▶ WORK ITEM
Write out every line below that includes the word "cộng".

▶ SUPPLIED DATA
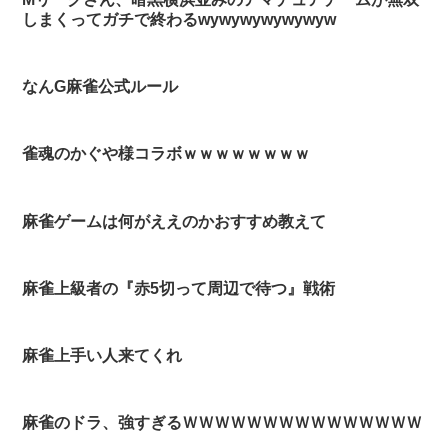
しまくってガチで終わるwywywywywywyw
なんG麻雀公式ルール
雀魂のかぐや様コラボｗｗｗｗｗｗｗｗ
麻雀ゲームは何がええのかおすすめ教えて
麻雀上級者の『赤5切って周辺で待つ』戦術
麻雀上手い人来てくれ
麻雀のドラ、強すぎるＷＷＷＷＷＷＷＷＷＷＷＷＷＷＷ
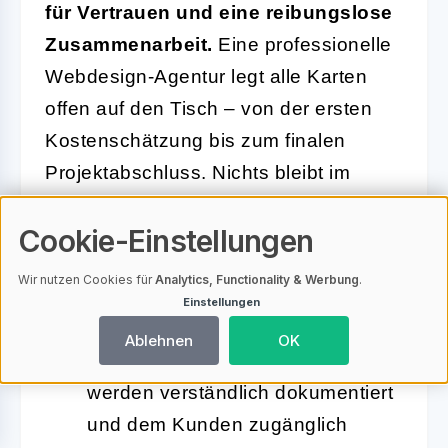
für Vertrauen und eine reibungslose
Zusammenarbeit.
Eine professionelle
Webdesign-Agentur legt alle Karten
offen auf den Tisch – von der ersten
Kostenschätzung bis zum finalen
Projektabschluss. Nichts bleibt im
Dunkeln, Überraschungen werden
Cookie-Einstellungen
aktiv vermieden.
Wir nutzen Cookies für
Analytics, Functionality & Werbung
.
Klare Dokumentation:
Jede
Einstellungen
Entscheidung, jeder Meilenstein
Ablehnen
OK
und alle nächsten Schritte
werden verständlich dokumentiert
und dem Kunden zugänglich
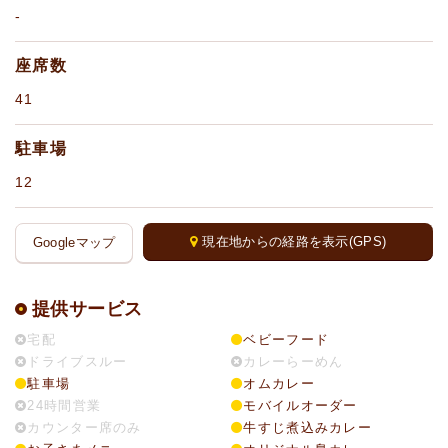
-
座席数
41
駐車場
12
現在地からの経路を表示(GPS)
Googleマップ
提供サービス
宅配
ベビーフード
ドライブスルー
カレーらーめん
駐車場
オムカレー
24時間営業
モバイルオーダー
カウンター席のみ
牛すじ煮込みカレー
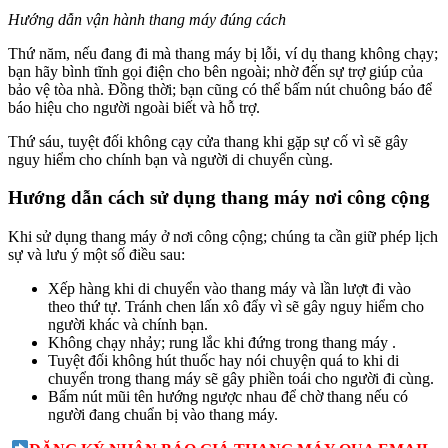
Hướng dẫn vận hành thang máy đúng cách
Thứ năm, nếu đang đi mà thang máy bị lỗi, ví dụ thang không chạy;
bạn hãy bình tĩnh gọi điện cho bên ngoài; nhờ đến sự trợ giúp của
bảo vệ tòa nhà. Đồng thời; bạn cũng có thể bấm nút chuông báo để
báo hiệu cho người ngoài biết và hỗ trợ.
Thứ sáu, tuyệt đối không cạy cửa thang khi gặp sự cố vì sẽ gây
nguy hiểm cho chính bạn và người di chuyển cùng.
Hướng dẫn cách sử dụng thang máy nơi công cộng
Khi sử dụng thang máy ở nơi công cộng; chúng ta cần giữ phép lịch
sự và lưu ý một số điều sau:
Xếp hàng khi di chuyển vào thang máy và lần lượt đi vào
theo thứ tự. Tránh chen lấn xô đẩy vì sẽ gây nguy hiểm cho
người khác và chính bạn.
Không chạy nhảy; rung lắc khi đứng trong thang máy .
Tuyệt đối không hút thuốc hay nói chuyện quá to khi di
chuyển trong thang máy sẽ gây phiền toái cho người đi cùng.
Bấm nút mũi tên hướng ngược nhau để chờ thang nếu có
người đang chuẩn bị vào thang máy.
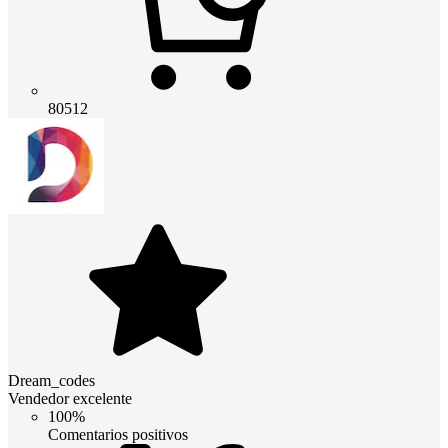
80512
Dream_codes
Vendedor excelente
100%
Comentarios positivos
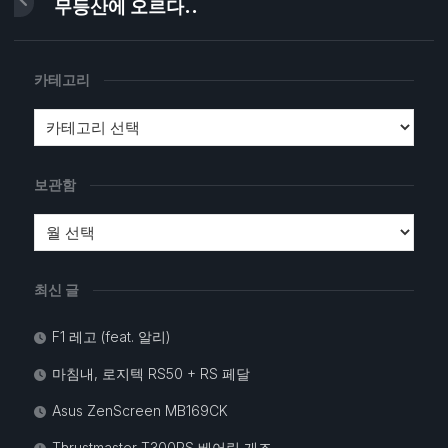
무등산에 오르다..
카테고리
보관함
최신 글
F1 레고 (feat. 알리)
마침내, 로지텍 RS50 + RS 페달
Asus ZenScreen MB169CK
Thrustmaster T300RS 베어링 개조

▶ ANSWER SECTION
Hướng dẫn cách sử dụng thang máy nơi công cộng
Khi sử dụng thang máy ở nơi công cộng; chúng ta cần giữ phép lịch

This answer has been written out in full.